Depending on charities even for something basic such as education is a sad state of affairs for the Muslim community, Babu Khan acknowledges but maintains that the answer to all the problems of the community remains in ‘education’. And, counting on his experience from the field for over two dozen years, he claims this fact is now understood even at the grass root level. “The community has become very conscious at the lowest level, even in a small village, that they must educate their child … this is the only answer.”
For instance, his Trust has 3,800 widows with 6,600 orphans under the orphan care project. Almost all those orphan children are studying in government schools. “Can you believe it? A widow, who doesn’t have proper food to eat, is sending her children to school. That shows there is now awareness for education.”

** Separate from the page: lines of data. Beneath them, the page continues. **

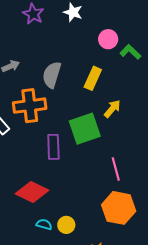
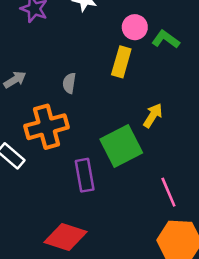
gray semicircle: (52, 75) -> (69, 83), size x0.6
yellow rectangle: (93, 78) -> (121, 62), moved

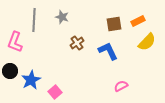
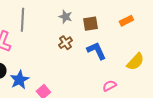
gray star: (62, 17) -> (65, 17), moved
brown square: (114, 24) -> (90, 24), moved
yellow semicircle: (147, 42) -> (135, 62), moved

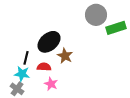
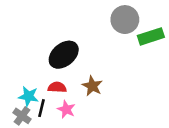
brown star: (65, 56) -> (92, 86), moved
black line: (26, 58) -> (42, 108), moved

As his clients were waiting outside to meet him, the obvious question was, how long will he keep sailing on two boats? “This (HZCT) is more enjoyable than doing business,” pat came his one liner. “In business you work for prospective profit. In this field, there is an assured profit from Allah, as simple as that, this work is more satisfying for me.”
After such a long fruitful journey, ask him about future plans, Babu Khan humbly plays it down: “I have tried to create an asset for the community, let the future generation decide what they want to do with it.”